Pero no siempre es así. Es un hecho que, cuando la crisis empresarial se otea en el horizonte, hay empresarios, bastantes, que sienten la tentación de jugar sucio.
Por ejemplo, falseando las cuentas para disfrazar lo que se avecina. Sacando bienes de la entidad o entregándolos a terceros de su confianza para mantener su control el día después de la presentación del concurso. Favorecer a acreedores amigos o familiares. Aumentar las compras a crédito a proveedores desprevenidos, sabiendo, naturalmente, que no van a pagarlas. Un interminable inventario de modalidades de fraude, que están a la orden del día.
Hasta 1995, todo procedimiento mercantil de los, entonces, denominados de quiebra, que se calificase de culpable o fraudulenta, suponía la apertura automática de un proceso penal contra los responsables.
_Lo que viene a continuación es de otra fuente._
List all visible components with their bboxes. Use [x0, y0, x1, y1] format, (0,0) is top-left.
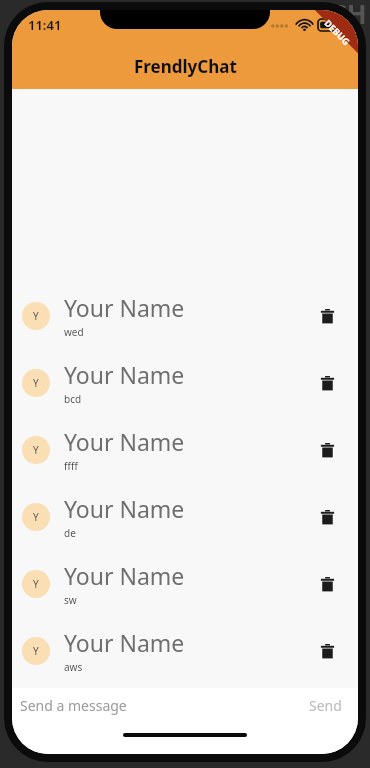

Para esta calificación se partía de un listado de conductas, los denominados actos de bancarrota identificados en la legislación mercantil, y que suponían actos de fraude, de ocultación de bienes por parte del quebrado, o irregularidades relacionadas con su documentación o su contabilidad.
Si uno o más de estos actos se acreditaba, se procedía penalmente.
Este sistema de lista, pese a ser generalmente denostado como formalista y formar parte de un sistema arcaico y anclado en el siglo XIX, suponía, en sí mismo, una referencia razonablemente segura en cuanto a las conductas a sancionar, porque no era imaginable que un empresario que incurriese en cualquiera de ellas, estuviera haciendo otra cosa que provocar/agravar su propia quiebra o defraudar las expectativas de sus acreedores.
Sin embargo, el Código Penal de 1995 rompió amarras con este sistema, optando por un diseño nuevo y bienintencionado, pero que se reveló poco práctico.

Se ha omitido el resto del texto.